Writer James Dorsey said “sectarian divisions fuelling conflict across the Middle East have spilled on to the football pitch with Iraq’s decision to boycott the Gulf Cup.”
Dorsey wrote the relationship between Iraq and Saudi Arabia has been severed since “Iraq’s Shiite majority gained power after the 2003 overthrow of Saddam Hussein’s minority Sunni rule."
The article also said Saudi Arabia believes Iraq has “close ties to Iran” and has supported Syria, which has been mired in conflict in recent months.
FIFA, the world governing body of soccer, banned Iraq from hosting home matches due to security reasons. Earlier this year, though, the ban was dropped until recently when conflicts brewed up again in the country, according to Inside World Football.
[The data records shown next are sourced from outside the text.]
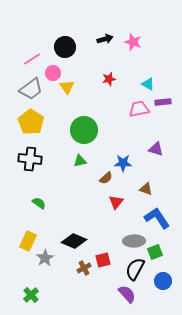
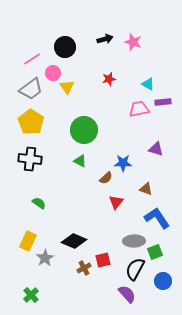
green triangle: rotated 40 degrees clockwise
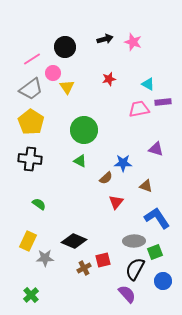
brown triangle: moved 3 px up
green semicircle: moved 1 px down
gray star: rotated 30 degrees clockwise
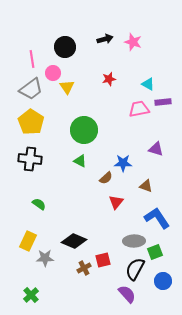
pink line: rotated 66 degrees counterclockwise
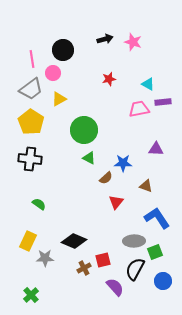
black circle: moved 2 px left, 3 px down
yellow triangle: moved 8 px left, 12 px down; rotated 35 degrees clockwise
purple triangle: rotated 14 degrees counterclockwise
green triangle: moved 9 px right, 3 px up
purple semicircle: moved 12 px left, 7 px up
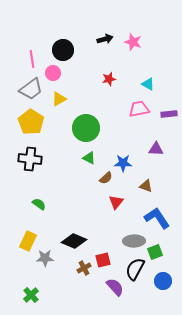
purple rectangle: moved 6 px right, 12 px down
green circle: moved 2 px right, 2 px up
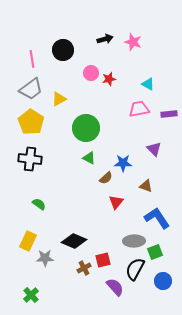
pink circle: moved 38 px right
purple triangle: moved 2 px left; rotated 42 degrees clockwise
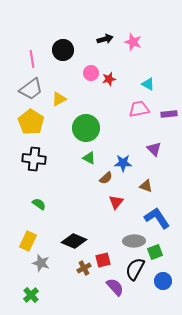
black cross: moved 4 px right
gray star: moved 4 px left, 5 px down; rotated 18 degrees clockwise
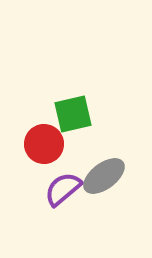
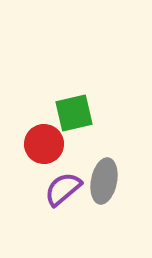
green square: moved 1 px right, 1 px up
gray ellipse: moved 5 px down; rotated 42 degrees counterclockwise
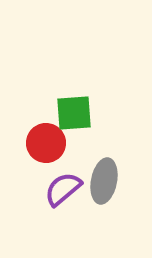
green square: rotated 9 degrees clockwise
red circle: moved 2 px right, 1 px up
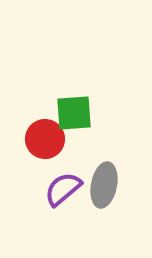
red circle: moved 1 px left, 4 px up
gray ellipse: moved 4 px down
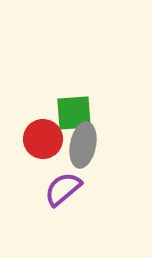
red circle: moved 2 px left
gray ellipse: moved 21 px left, 40 px up
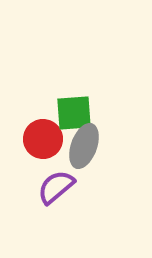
gray ellipse: moved 1 px right, 1 px down; rotated 9 degrees clockwise
purple semicircle: moved 7 px left, 2 px up
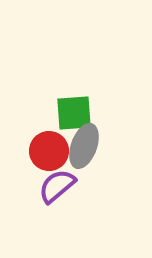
red circle: moved 6 px right, 12 px down
purple semicircle: moved 1 px right, 1 px up
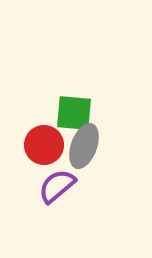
green square: rotated 9 degrees clockwise
red circle: moved 5 px left, 6 px up
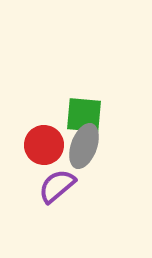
green square: moved 10 px right, 2 px down
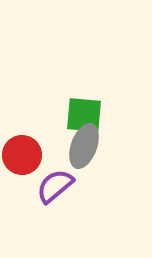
red circle: moved 22 px left, 10 px down
purple semicircle: moved 2 px left
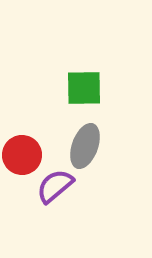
green square: moved 27 px up; rotated 6 degrees counterclockwise
gray ellipse: moved 1 px right
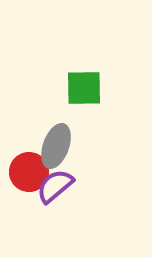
gray ellipse: moved 29 px left
red circle: moved 7 px right, 17 px down
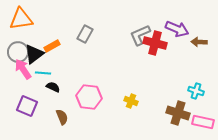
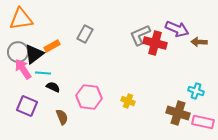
yellow cross: moved 3 px left
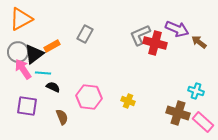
orange triangle: rotated 20 degrees counterclockwise
brown arrow: rotated 35 degrees clockwise
purple square: rotated 15 degrees counterclockwise
pink rectangle: rotated 30 degrees clockwise
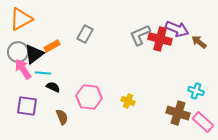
red cross: moved 5 px right, 4 px up
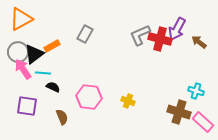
purple arrow: rotated 95 degrees clockwise
brown cross: moved 1 px right, 1 px up
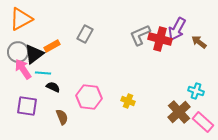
brown cross: rotated 30 degrees clockwise
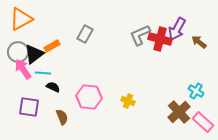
cyan cross: rotated 14 degrees clockwise
purple square: moved 2 px right, 1 px down
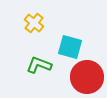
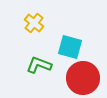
red circle: moved 4 px left, 1 px down
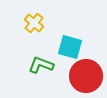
green L-shape: moved 2 px right
red circle: moved 3 px right, 2 px up
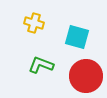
yellow cross: rotated 24 degrees counterclockwise
cyan square: moved 7 px right, 10 px up
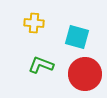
yellow cross: rotated 12 degrees counterclockwise
red circle: moved 1 px left, 2 px up
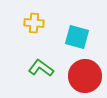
green L-shape: moved 3 px down; rotated 15 degrees clockwise
red circle: moved 2 px down
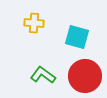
green L-shape: moved 2 px right, 7 px down
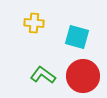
red circle: moved 2 px left
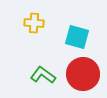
red circle: moved 2 px up
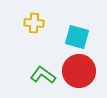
red circle: moved 4 px left, 3 px up
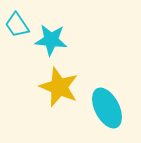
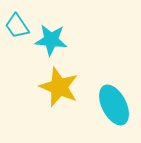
cyan trapezoid: moved 1 px down
cyan ellipse: moved 7 px right, 3 px up
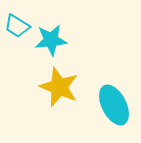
cyan trapezoid: rotated 24 degrees counterclockwise
cyan star: rotated 12 degrees counterclockwise
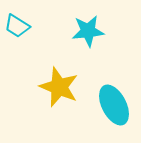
cyan star: moved 37 px right, 9 px up
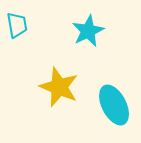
cyan trapezoid: moved 1 px up; rotated 132 degrees counterclockwise
cyan star: rotated 20 degrees counterclockwise
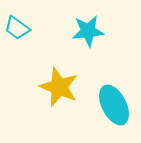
cyan trapezoid: moved 3 px down; rotated 136 degrees clockwise
cyan star: rotated 20 degrees clockwise
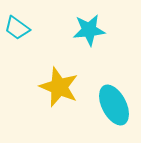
cyan star: moved 1 px right, 1 px up
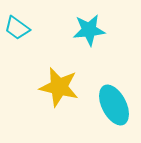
yellow star: rotated 9 degrees counterclockwise
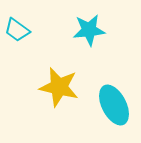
cyan trapezoid: moved 2 px down
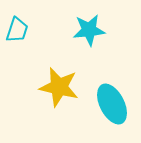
cyan trapezoid: rotated 108 degrees counterclockwise
cyan ellipse: moved 2 px left, 1 px up
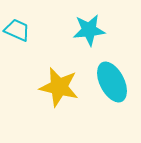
cyan trapezoid: rotated 84 degrees counterclockwise
cyan ellipse: moved 22 px up
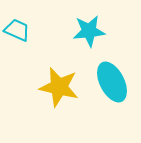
cyan star: moved 1 px down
Other nations included in this tournament are Bahrain, Kuwait, Oman, Qatar, Saudi Arabia and the United Arab Emirates, which recently had its own dispute with Iran. Dorsey, the writer on Keir Radnedge, wrote that Iran was critical of the UAE renaming its premier soccer league as the Arabian Gulf League, seeing as Iran’s top league is the Persian Gulf League.
In response and in another move in the war on semantics, “The Iranians blocked the transfer of Iranian players to UAE clubs and broke the contracts of those who had already moved,” Dorsey wrote.
“It is hard,” he wrote, “to separate the divisions between Sunni and Shiite Muslims that governments in Bahrain and Syria have used to counter popular uprisings and that Saudi Arabia employs to stem the region's tidal wave of discontent and counter Iran in a struggle for regional hegemony from the soccer spat that has erupted in recent days.”